Fixing boot-time hiccups in your display

From: jonsmirl-Re5JQEeQqe8AvxtiuMwx3w@public.gmane.org <hidden>
Date: 2014-10-05 17:09:52
Also in: linux-arm-kernel, linux-fbdev

I edited the subject line to something more appropriate. This impacts
a lot of platforms and we should be getting more replies from people
on the ARM kernel list. This is likely something that deserves a
Kernel Summit discussion.

To summarize the problem....

The BIOS (uboot, etc) may have set various devices up into a working
state before handing off to the kernel.  The most obvious example of
this is the boot display.

So how do we transition onto the kernel provided device specific
drivers without interrupting these functioning devices?

This used to be simple, just build everything into the kernel. But
then along came multi-architecture kernels where most drivers are not
built in. Those kernels clean up everything (ie turn off unused
clocks, regulators, etc) right before user space starts. That's done
as a power saving measure.

Unfortunately that code turns off the clocks and regulators providing
the display on your screen. Which then promptly gets turned back on a
half second later when the boot scripts load the display driver. Let's
all hope the boot doesn't fail while the display is turned off.

Below is part of the discussion on how to fix this, but so far no
really good solution has been discovered.
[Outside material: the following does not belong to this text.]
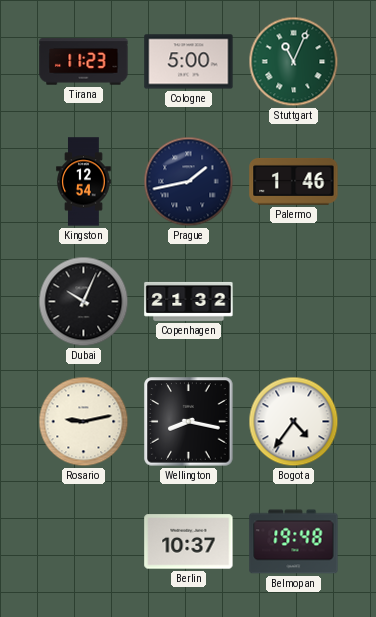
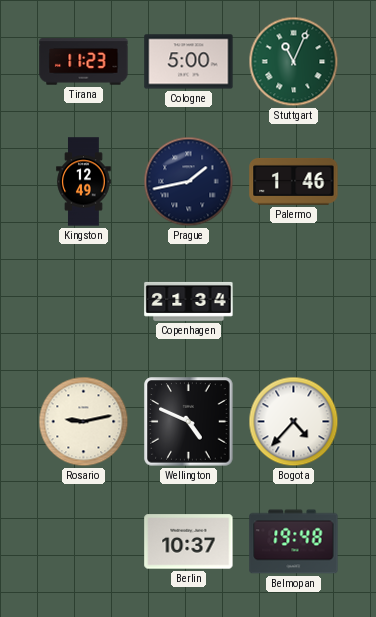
Kingston: 12:54 -> 12:49
Dubai: 10:04 -> none
Copenhagen: 21:32 -> 21:34
Wellington: 8:17 -> 4:49
Bogota: 4:36 -> 4:37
For the whole history search for the simple-framebuffer threads. There
have been about 1,000 messages.

On Sun, Oct 5, 2014 at 12:34 PM, jonsmirl-Re5JQEeQqe8AvxtiuMwx3w@public.gmane.org [off-list ref] wrote:
On Sun, Oct 5, 2014 at 11:36 AM, Chen-Yu Tsai [off-list ref] wrote:
quoted
On Sun, Oct 5, 2014 at 11:29 PM, jonsmirl-Re5JQEeQqe8AvxtiuMwx3w@public.gmane.org [off-list ref] wrote:
quoted
On Sun, Oct 5, 2014 at 11:17 AM, Chen-Yu Tsai [off-list ref] wrote:
quoted
On Sun, Oct 5, 2014 at 11:07 PM, jonsmirl-Re5JQEeQqe8AvxtiuMwx3w@public.gmane.org [off-list ref] wrote:
quoted
On Sun, Oct 5, 2014 at 10:27 AM, Hans de Goede [off-list ref] wrote:
quoted
Hi,

On 10/05/2014 02:52 PM, jonsmirl-Re5JQEeQqe8AvxtiuMwx3w@public.gmane.org wrote:
quoted
On Sun, Oct 5, 2014 at 5:03 AM, Hans de Goede [off-list ref] wrote:
quoted
Hi,

On 10/04/2014 02:38 PM, jonsmirl-Re5JQEeQqe8AvxtiuMwx3w@public.gmane.org wrote:
quoted
On Sat, Oct 4, 2014 at 5:50 AM, Hans de Goede [off-list ref] wrote:
quoted
Hi,

On 10/04/2014 12:56 AM, jonsmirl-Re5JQEeQqe8AvxtiuMwx3w@public.gmane.org wrote:
quoted
On Fri, Oct 3, 2014 at 4:08 PM, Rob Herring [off-list ref] wrote:
quoted
On Fri, Oct 3, 2014 at 12:34 PM, Hans de Goede [off-list ref] wrote:
quoted
Hi,

On 10/03/2014 05:57 PM, Rob Herring wrote:
quoted
On Fri, Oct 3, 2014 at 9:05 AM, Hans de Goede [off-list ref] wrote:
quoted
A simple-framebuffer node represents a framebuffer setup by the firmware /
bootloader. Such a framebuffer may have a number of clocks in use, add a
property to communicate this to the OS.

Signed-off-by: Hans de Goede <redacted>
Reviewed-by: Mike Turquette <redacted>

--
Changes in v2:
-Added Reviewed-by: Mike Turquette [off-list ref]
Changes in v3:
-Updated description to make clear simplefb deals with more then just memory
NAK. "Fixing" the description is not what I meant and does not address
my concerns. Currently, simplefb is configuration data. It is
auxiliary data about how a chunk of memory is used. Using it or not
has no side effects on the hardware setup, but you are changing that
aspect. You are mixing in a hardware description that is simply
inaccurate.
Memory is hardware too, what simplefb is is best seen as a virtual device, and
even virtual devices have hardware resources they need, such as a chunk of memory,
which the kernel should not touch other then use it as a framebuffer, likewise
on some systems the virtual device needs clocks to keep running.
quoted
The kernel has made the decision to turn off "unused" clocks. If its
determination of what is unused is wrong, then it is not a problem to
fix in DT.
No, it is up to DT to tell the kernel what clocks are used, that is how it works
for any other device. I don't understand why some people keep insisting simplefb
for some reason is o so very very special, because it is not special, it needs
resources, and it needs to tell the kernel about this or bad things happen.
No, the DT describes the connections of clocks from h/w block to h/w
block. Their use is implied by the connection.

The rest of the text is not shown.